In some embodiments, the subset of analytes includes an individual target DNA. In some instances, the presence of the 5′ FLAP that is created as a result of the methods described herein indicates that the individual target DNA is present. In some instances, the absence of the 5′ FLAP that is created as a result of the RTL methods described herein indicates that the individual target DNA is present. In some instances, an absence of the 5′ FLAP is because one of the RTL probes did not hybridize to the gDNA analyte. In some instances, an absence of the 5′ FLAP is because both (e.g., two) of the RTL probes did not hybridize to the gDNA analyte.

In some embodiments, the subset of analytes detected using methods disclosed herein includes two or more (e.g., 2, 3, 4, 5, 6, 7, 8, 9, 10, or more) targeted DNAs. In some instances, the detection of analytes includes detection of one or more mutations in a gDNA analyte. In some embodiments, the subset of analytes includes detection of gDNAs having one or more single nucleotide polymorphisms (SNPs) in a biological sample.

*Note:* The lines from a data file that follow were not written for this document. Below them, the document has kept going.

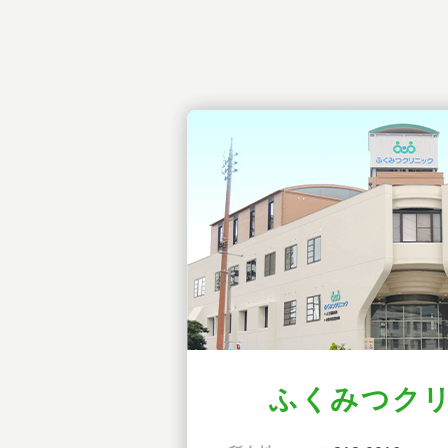
ふくみつク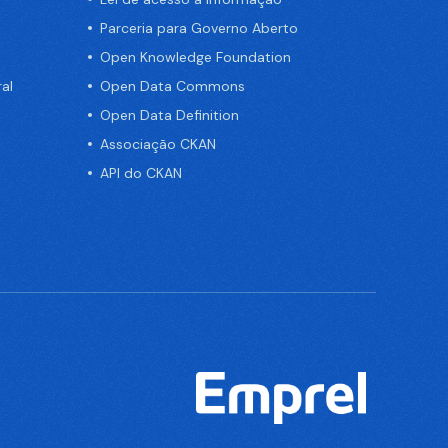
Parceria para Governo Aberto
Open Knowledge Foundation
al
Open Data Commons
Open Data Definition
Associação CKAN
API do CKAN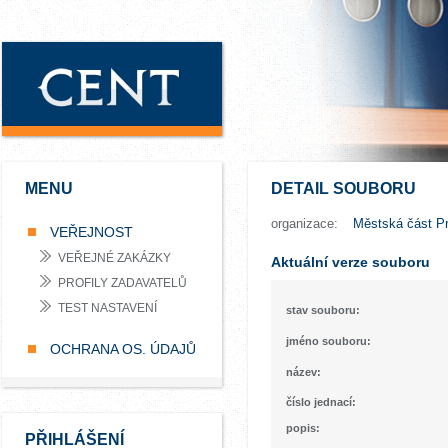
MENU
DETAIL SOUBORU
organizace:
Městská část Pr
VEŘEJNOST
VEŘEJNÉ ZAKÁZKY
Aktuální verze souboru
PROFILY ZADAVATELŮ
TEST NASTAVENÍ
stav souboru:
jméno souboru:
OCHRANA OS. ÚDAJŮ
název:
číslo jednací:
popis:
PŘIHLÁŠENÍ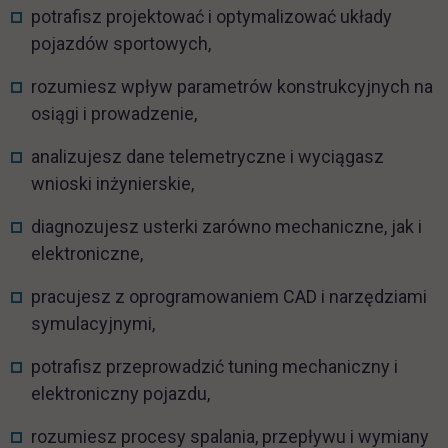
potrafisz projektować i optymalizować układy
pojazdów sportowych,
rozumiesz wpływ parametrów konstrukcyjnych na
osiągi i prowadzenie,
analizujesz dane telemetryczne i wyciągasz
wnioski inżynierskie,
diagnozujesz usterki zarówno mechaniczne, jak i
elektroniczne,
pracujesz z oprogramowaniem CAD i narzędziami
symulacyjnymi,
potrafisz przeprowadzić tuning mechaniczny i
elektroniczny pojazdu,
rozumiesz procesy spalania, przepływu i wymiany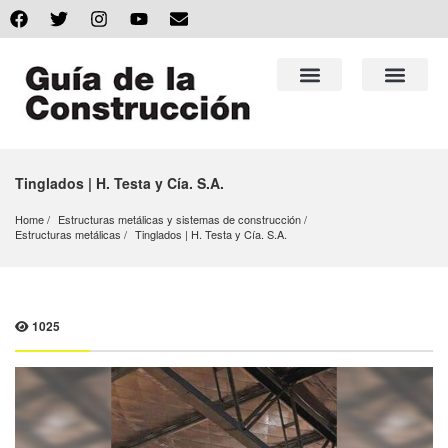
Tinglados | H. Testa y Cía. S.A.
Home
Estructuras metálicas y sistemas de construcción
Estructuras metálicas
Tinglados | H. Testa y Cía. S.A.
1025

In some embodiments, the methods that allow for targeted DNA capture as provided herein include a first RTL probe and a second RTL probe. The first and second RTL probes each include sequences that are substantially complementary to the sequence of an analyte of interest. By substantially complementary, it is meant that the first and/or second RTL probe is at least 70%, at least 75%, at least 80%, at least 85%, at least 90%, at least 91%, at least 92%, at least 93%, at least 94%, at least 95%, at least 96%, at least 97%, at least 98%, at least 99%, or 100% complementary to a sequence in an DNA molecule. In some instances, the first RTL probe and the second RTL probe hybridize to adjacent sequences on a gDNA analyte. It is appreciated that the terms first RTL probe and the second RTL probe generally can be used interchangeably.

In some embodiments, the first and/or second probe as disclosed herein include a combination of ribonucleic acids and deoxyribonucleic acids. In some instances of the first and/or second RTL probes, the sequence that is substantially complementary to the sequence of the analyte of interest includes ribonucleic acids (e.g., does not include deoxyribonucleic acids). In some instances of the first and/or second RTL probes, the sequence that is substantially complementary to the sequence of the analyte of interest includes deoxyribonucleic acids (e.g., does not include ribonucleic acids).

In some embodiments, the first and/or second RTL probe as disclosed herein includes one of at least two ribonucleic acid bases at the 3′ end; a functional sequence; a phosphorylated nucleotide at the 5′ end; and/or a capture probe binding domain. In some embodiments, the first and/or second RTL probe as disclosed herein includes one of at least two deoxyribonucleic acid bases at the 3′ end; a functional sequence; a phosphorylated nucleotide at the 5′ end; and/or a capture probe binding domain. In some embodiments, the functional sequence is a primer sequence. The capture probe binding domain is a sequence that is complementary to a particular capture domain present in a capture probe. In some embodiments, the capture probe binding domain includes a poly(A) sequence. In some embodiments, the capture probe binding domain includes a poly-uridine sequence, a poly-thymidine sequence, or both. In some embodiments, the capture probe binding domain includes a random sequence (e.g., a random hexamer or octamer). In some embodiments, the capture probe binding domain is complementary to a capture domain in a capture probe that detects a particular target(s) of interest.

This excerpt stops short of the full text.